PROMPT
Each entry below must be repeated exactly, with pictures left out.
▼
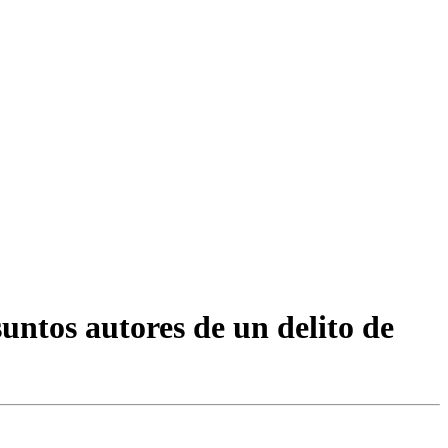
untos autores de un delito de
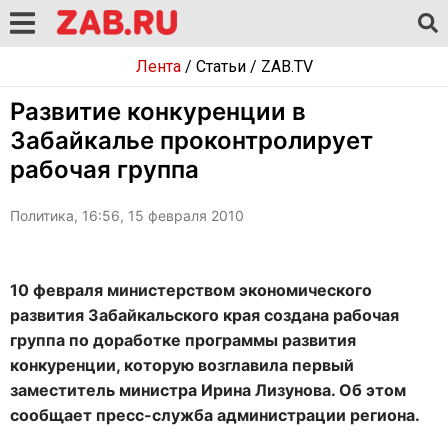
Лента
/
Статьи
/
ZAB.TV
Развитие конкуренции в
Забайкалье проконтролирует
рабочая группа
Политика, 16:56, 15 февраля 2010
10 февраля министерством экономического
развития Забайкальского края создана рабочая
группа по доработке программы развития
конкуренции, которую возглавила первый
заместитель министра Ирина Лизунова. Об этом
сообщает пресс-служба администрации региона.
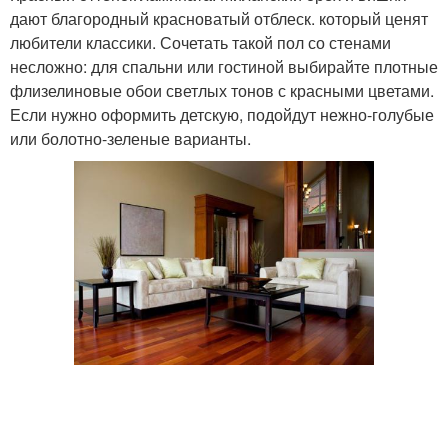
дают благородный красноватый отблеск. который ценят
любители классики. Сочетать такой пол со стенами
несложно: для спальни или гостиной выбирайте плотные
флизелиновые обои светлых тонов с красными цветами.
Если нужно оформить детскую, подойдут нежно-голубые
или болотно-зеленые варианты.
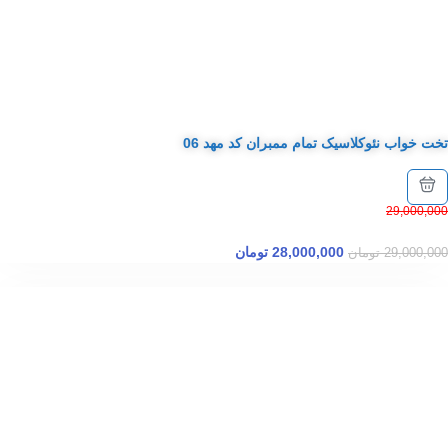
تخت خواب نئوکلاسیک تمام ممبران کد مهد 06
29,000,000
28,000,000
تومان
29,000,000
تومان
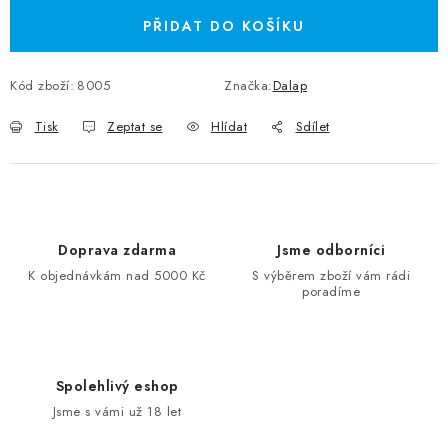
PŘIDAT DO KOŠÍKU
Kód zboží:
8005
Značka:
Dalap
Tisk
Zeptat se
Hlídat
Sdílet
Doprava zdarma
Jsme odborníci
K objednávkám nad 5000 Kč
S výběrem zboží vám rádi
poradíme
Spolehlivý eshop
Jsme s vámi už 18 let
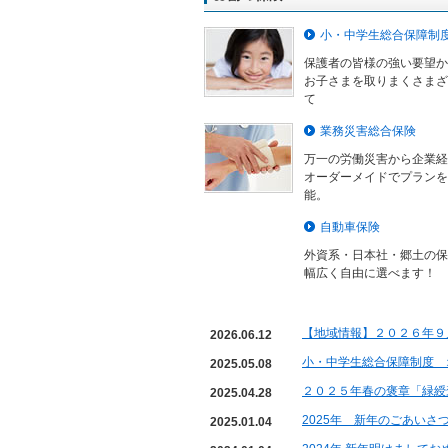
小・中学生総合保障制
保護者の皆様の強い要望か
お子さまを取りまくさまざ
て
業務災害総合保険
万一の労働災害から企業経
オーダーメイドでプランを
能。
自動車保険
外資系・日本社・郷土の保
幅広く自由に選べます！
【地域情報】２０２６年９
2026.06.12
小・中学生総合保障制度 
2025.05.08
２０２５年春の褒章「緑綬
2025.04.28
2025年 新年のごあいさ
2025.01.04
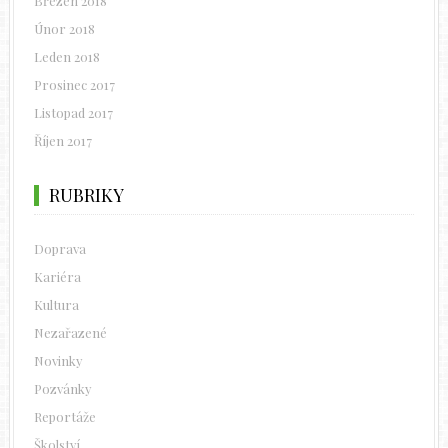
Březen 2018
Únor 2018
Leden 2018
Prosinec 2017
Listopad 2017
Říjen 2017
RUBRIKY
Doprava
Kariéra
Kultura
Nezařazené
Novinky
Pozvánky
Reportáže
Školství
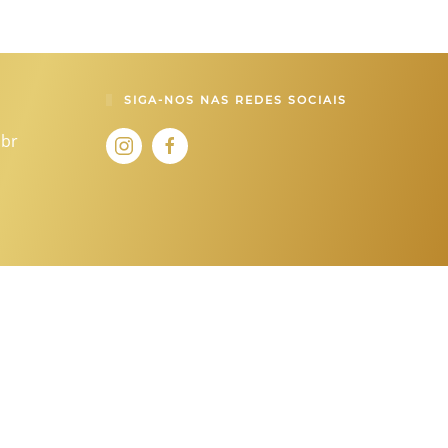
SIGA-NOS NAS REDES SOCIAIS
.br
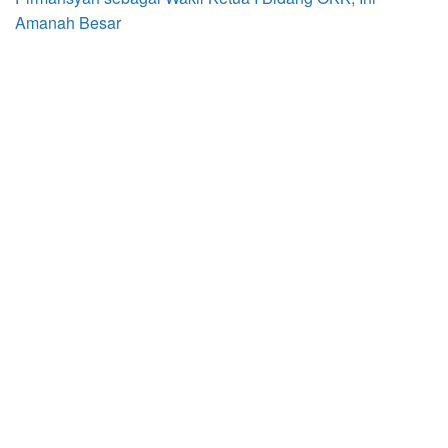
Amanah Besar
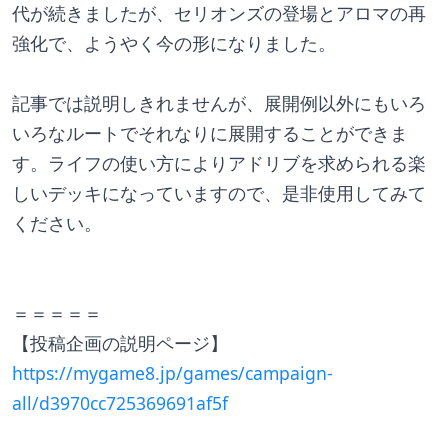
代が続きましたが、セリオンズの登場とアロマの再
強化で、ようやく今の形になりました。
記事では説明しきれませんが、展開例以外にもいろ
いろなルートでそれなりに展開することができま
す。ライフの使い方によりアドリブを求められる楽
しいデッキになっていますので、是非使用してみて
ください。
＝＝＝＝＝
【投稿企画の説明ページ】
https://mygame8.jp/games/campaign-
all/d3970cc725369691af5f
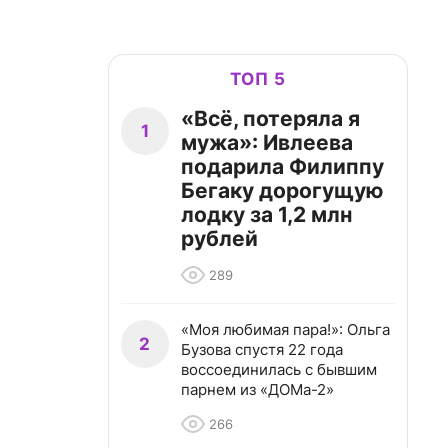
ТОП 5
«Всё, потеряла я
1
мужа»: Ивлеева
подарила Филиппу
Бегаку дорогущую
лодку за 1,2 млн
рублей
289
«Моя любимая пара!»: Ольга
2
Бузова спустя 22 года
воссоединилась с бывшим
парнем из «ДОМа-2»
266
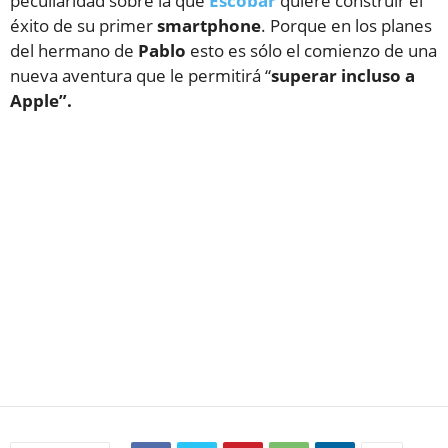
peculiaridad sobre la que
Escobar
quiere construir el
éxito de su primer
smartphone
. Porque en los planes
del hermano de
Pablo
esto es sólo el comienzo de una
nueva aventura que le permitirá “
superar incluso a
Apple”.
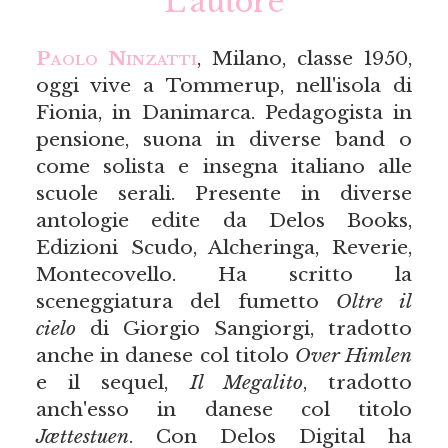
L’autore
Paolo Ninzatti
, Milano, classe 1950,
oggi vive a Tommerup, nell'isola di
Fionia, in Danimarca. Pedagogista in
pensione, suona in diverse band o
come solista e insegna italiano alle
scuole serali. Presente in diverse
antologie edite da Delos Books,
Edizioni Scudo, Alcheringa, Reverie,
Montecovello. Ha scritto la
sceneggiatura del fumetto
Oltre il
cielo
di Giorgio Sangiorgi, tradotto
anche in danese col titolo
Over Himlen
e il sequel,
Il Megalito
, tradotto
anch'esso in danese col titolo
Jættestuen
. Con Delos Digital ha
▲
YOUR RESPONSE
untos autores de un delito de
Лента
/
Статьи
/
ZAB.TV
Развитие конкуренции в
Забайкалье проконтролирует
рабочая группа
Политика, 16:56, 15 февраля 2010
10 февраля министерством экономического
развития Забайкальского края создана рабочая
группа по доработке программы развития
конкуренции, которую возглавила первый
заместитель министра Ирина Лизунова. Об этом
сообщает пресс-служба администрации региона.
дают благородный красноватый отблеск. который ценят
любители классики. Сочетать такой пол со стенами
несложно: для спальни или гостиной выбирайте плотные
флизелиновые обои светлых тонов с красными цветами.
Если нужно оформить детскую, подойдут нежно-голубые
или болотно-зеленые варианты.
تخت خواب نئوکلاسیک تمام ممبران کد مهد 06
29,000,000
28,000,000
تومان
29,000,000
تومان
PŘIDAT DO KOŠÍKU
Kód zboží:
8005
Značka:
Dalap
Tisk
Zeptat se
Hlídat
Sdílet
Doprava zdarma
Jsme odborníci
K objednávkám nad 5000 Kč
S výběrem zboží vám rádi
poradíme
Spolehlivý eshop
Jsme s vámi už 18 let
小・中学生総合保障制
保護者の皆様の強い要望か
お子さまを取りまくさまざ
て
業務災害総合保険
万一の労働災害から企業経
オーダーメイドでプランを
能。
自動車保険
外資系・日本社・郷土の保
幅広く自由に選べます！
【地域情報】２０２６年９
2026.06.12
小・中学生総合保障制度 
2025.05.08
２０２５年春の褒章「緑綬
2025.04.28
2025年 新年のごあいさ
2025.01.04
Březen 2018
Únor 2018
Leden 2018
Prosinec 2017
Listopad 2017
Říjen 2017
RUBRIKY
Doprava
Kariéra
Kultura
Nezařazené
Novinky
Pozvánky
Reportáže
Školství
SIGA-NOS NAS REDES SOCIAIS
.br
Amanah Besar
代が続きましたが、セリオンズの登場とアロマの再
強化で、ようやく今の形になりました。
記事では説明しきれませんが、展開例以外にもいろ
いろなルートでそれなりに展開することができま
す。ライフの使い方によりアドリブを求められる楽
しいデッキになっていますので、是非使用してみて
ください。
＝＝＝＝＝
【投稿企画の説明ページ】
https://mygame8.jp/games/campaign-
all/d3970cc725369691af5f
ТОП 5
«Всё, потеряла я
1
мужа»: Ивлеева
подарила Филиппу
Бегаку дорогущую
лодку за 1,2 млн
рублей
289
«Моя любимая пара!»: Ольга
2
Бузова спустя 22 года
воссоединилась с бывшим
парнем из «ДОМа-2»
266
peculiaridad sobre la que
Escobar
quiere construir el
éxito de su primer
smartphone
. Porque en los planes
del hermano de
Pablo
esto es sólo el comienzo de una
nueva aventura que le permitirá “
superar incluso a
Apple”.
L’autore
Paolo Ninzatti
, Milano, classe 1950,
oggi vive a Tommerup, nell'isola di
Fionia, in Danimarca. Pedagogista in
pensione, suona in diverse band o
come solista e insegna italiano alle
scuole serali. Presente in diverse
antologie edite da Delos Books,
Edizioni Scudo, Alcheringa, Reverie,
Montecovello. Ha scritto la
sceneggiatura del fumetto
Oltre il
cielo
di Giorgio Sangiorgi, tradotto
anche in danese col titolo
Over Himlen
e il sequel,
Il Megalito
, tradotto
anch'esso in danese col titolo
Jættestuen
. Con Delos Digital ha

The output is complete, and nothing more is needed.